= Bidimensionality =

Bidimensionality theory characterizes a broad range of graph problems (bidimensional) that admit efficient approximate, fixed-parameter or kernel solutions in a broad range of graphs. These graph classes include planar graphs, map graphs, bounded-genus graphs and graphs excluding any fixed minor. In particular, bidimensionality theory builds on the graph minor theory of Robertson and Seymour by extending the mathematical results and building new algorithmic tools. The theory was introduced in the work of Demaine, Fomin, Hajiaghayi, and Thilikos, for which the authors received the Nerode Prize in 2015.

==Definition==
A parameterized problem $\Pi$ is a subset of $\Gamma^{*}\times \mathbb{N}$ for some finite alphabet $\Gamma$. An instance of a parameterized problem consists of (x,k), where k is called the parameter.

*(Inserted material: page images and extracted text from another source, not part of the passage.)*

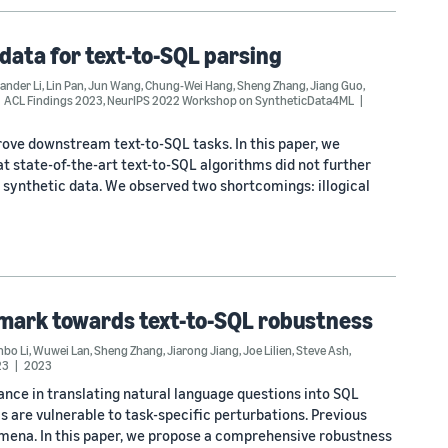
data for text-to-SQL parsing
ander Li
,
Lin Pan
,
Jun Wang
,
Chung-Wei Hang
,
Sheng Zhang
,
Jiang Guo
,
ACL Findings 2023
,
NeurIPS 2022 Workshop on SyntheticData4ML
rove downstream text-to-SQL tasks. In this paper, we
t state-of-the-art text-to-SQL algorithms did not further
ynthetic data. We observed two shortcomings: illogical
hmark towards text-to-SQL robustness
nbo Li
,
Wuwei Lan
,
Sheng Zhang
,
Jiarong Jiang
,
Joe Lilien
,
Steve Ash
,
23
2023
ce in translating natural language questions into SQL
s are vulnerable to task-specific perturbations. Previous
omena. In this paper, we propose a comprehensive robustness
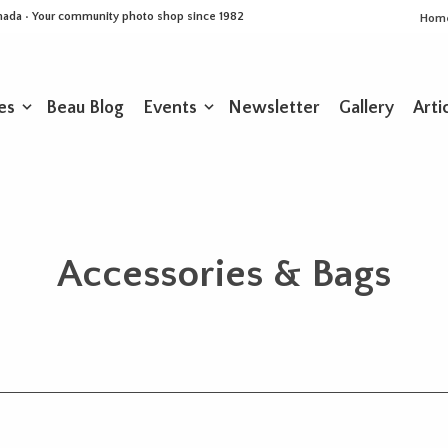
Canada • Your community photo shop since 1982
Hom
es
Beau Blog
Events
Newsletter
Gallery
Arti
Accessories & Bags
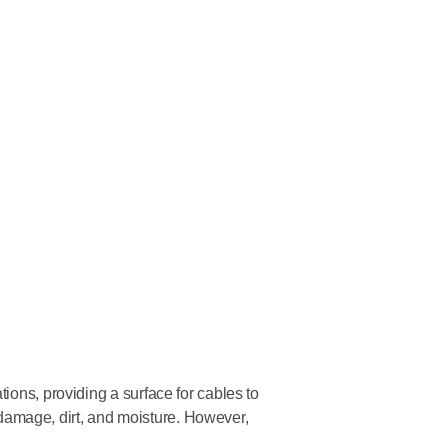
ions, providing a surface for cables to
al damage, dirt, and moisture. However,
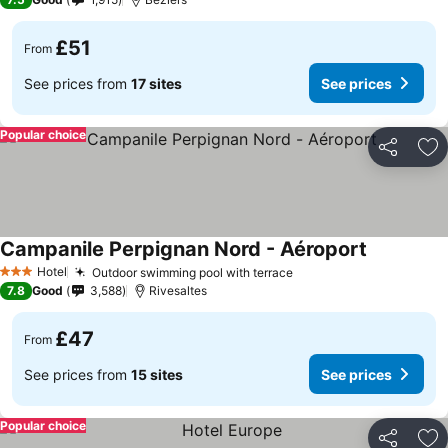
£51
From
See prices from
17 sites
See prices
Popular choice
Share
Ad
Campanile Perpignan Nord - Aéroport
See prices
Hotel
Outdoor swimming pool with terrace
See prices
3 Stars
7.8
Good
3,588
Rivesaltes
£47
From
See prices from
15 sites
See prices
Popular choice
Share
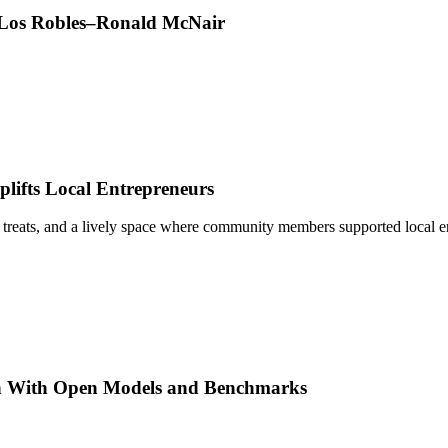
t Los Robles–Ronald McNair
ifts Local Entrepreneurs
 treats, and a lively space where community members supported local e
h With Open Models and Benchmarks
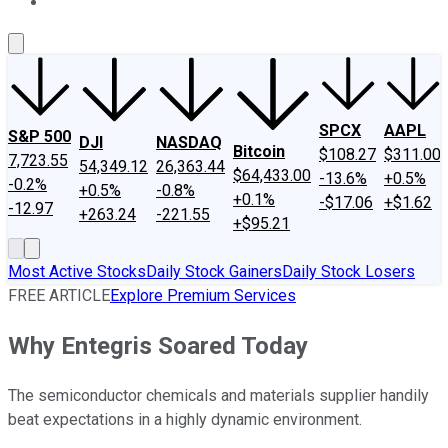
About Us
Contact Us
Investing Philosophy
Motley Fool Mo
SPCX
AAPL
S&P 500
DJI
NASDAQ
Bitcoin
$108.27
$311.00
7,723.55
54,349.12
26,363.44
$64,433.00
-13.6%
+0.5%
-0.2%
+0.5%
-0.8%
+0.1%
-$17.06
+$1.62
-12.97
+263.24
-221.55
+$95.21
Most Active Stocks
Daily Stock Gainers
Daily Stock Losers
FREE ARTICLE
Explore Premium Services
Why Entegris Soared Today
The semiconductor chemicals and materials supplier handily
beat expectations in a highly dynamic environment.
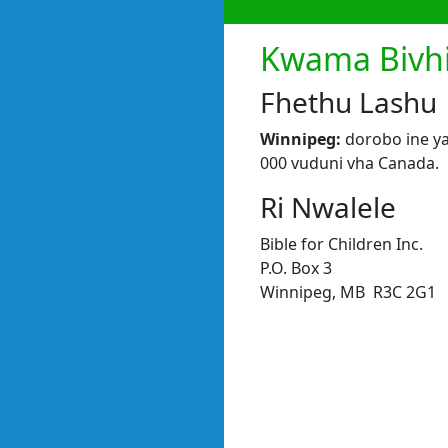
Kwama Bivhi
Fhethu Lashu
Winnipeg:
dorobo ine ya
000 vuduni vha Canada.
Ri Nwalele
Bible for Children Inc.
P.O. Box 3
Winnipeg, MB R3C 2G1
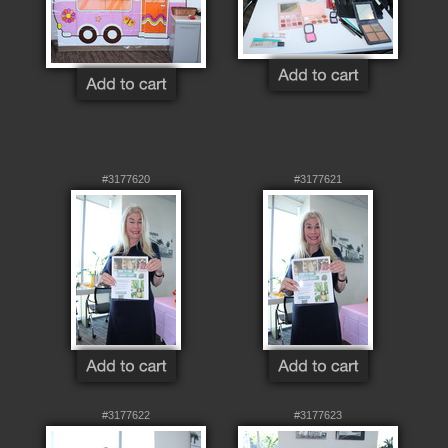
#3177620
#3177621
#3177622
#3177623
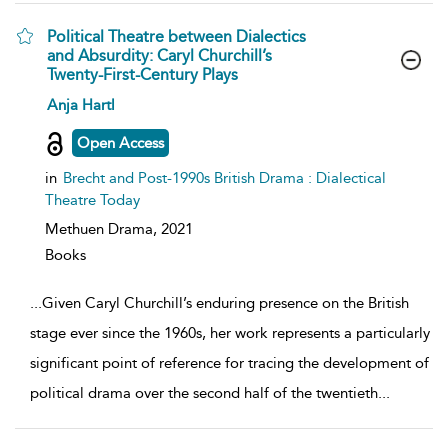
Political Theatre between Dialectics
and Absurdity: Caryl Churchill’s
Twenty-First-Century Plays
show
Anja Hartl
result
details
Open Access
in
Brecht and Post-1990s British Drama : Dialectical
Theatre Today
Methuen Drama,
2021
Books
...
Given Caryl Churchill’s enduring presence on the British
stage ever since the 1960s, her work represents a particularly
significant point of reference for tracing the development of
political drama over the second half of the twentieth
...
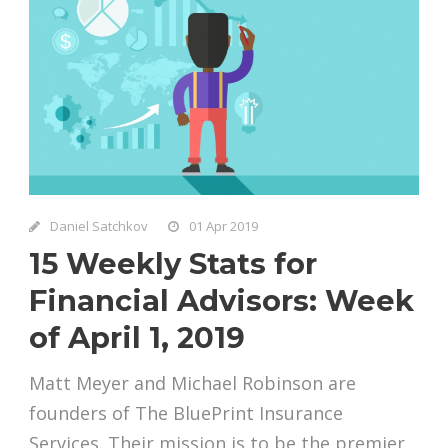
Daniel Satchkov
01 Apr 2019
15 Weekly Stats for
Financial Advisors: Week
of April 1, 2019
Matt Meyer and Michael Robinson are
founders of The BluePrint Insurance
Services. Their mission is to be the premier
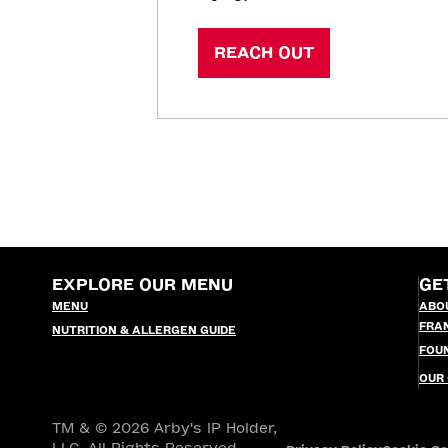
REACH OUT
EXPLORE OUR MENU
GE
MENU
ABO
FRA
NUTRITION & ALLERGEN GUIDE
FOU
OUR
TM & © 2026 Arby's IP Holder,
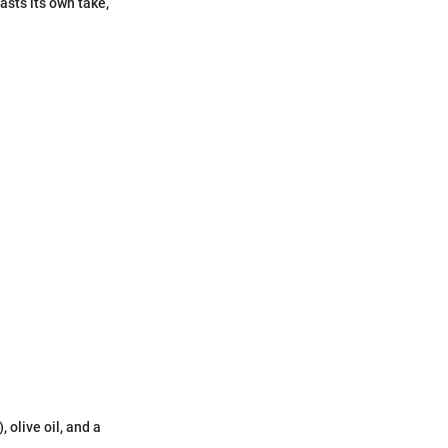
asts its own take,
 olive oil, and a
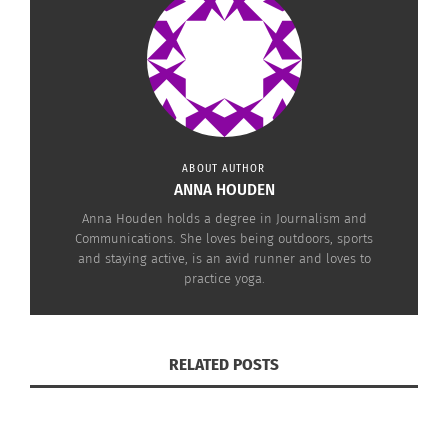
Photo Credit
ABOUT AUTHOR
ANNA HOUDEN
Anna Houden holds a degree in Journalism and
Communications. She loves being outdoors, sports
and staying active, is an avid runner and loves to
practice yoga.
Photo credit
RELATED POSTS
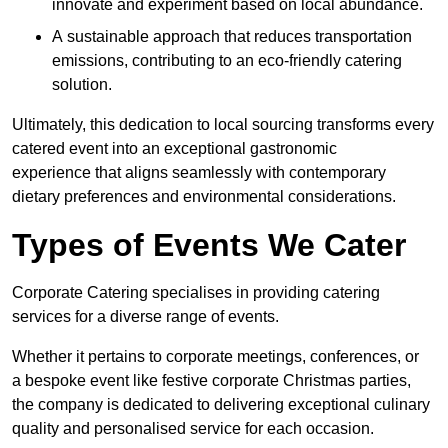
innovate and experiment based on local abundance.
A sustainable approach that reduces transportation
emissions, contributing to an eco-friendly catering
solution.
Ultimately, this dedication to local sourcing transforms every
catered event into an exceptional gastronomic
experience that aligns seamlessly with contemporary
dietary preferences and environmental considerations.
Types of Events We Cater
Corporate Catering specialises in providing catering
services for a diverse range of events.
Whether it pertains to corporate meetings, conferences, or
a bespoke event like festive corporate Christmas parties,
the company is dedicated to delivering exceptional culinary
quality and personalised service for each occasion.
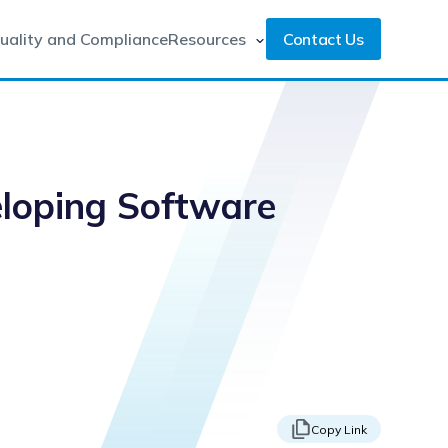
uality and Compliance
Resources
Contact Us
eloping Software
Copy Link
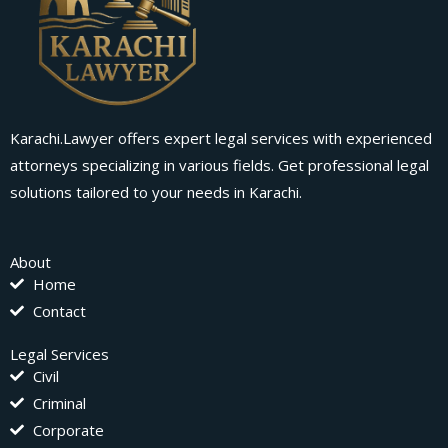
Karachi.Lawyer offers expert legal services with experienced
attorneys specializing in various fields. Get professional legal
solutions tailored to your needs in Karachi.
About
Home
Contact
Legal Services
Civil
Criminal
Corporate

A parameterized problem $\Pi$ is minor-bidimensional if
1. For any pair of graphs $H,G$, such that $H$ is a minor of $G$ and integer $k$, $(G,k)\in \Pi$ yields that $(H,k)\in \Pi$. In other words, contracting or deleting an edge in a graph $G$ cannot increase the parameter; and
2. there is $\delta > 0$ such that for every $(r \times r)$-grid $R$, $(R, k)\not \in \Pi$ for every $k\leq \delta r^2$. In other words, the value of the solution on $R$ should be at least $\delta r^2$.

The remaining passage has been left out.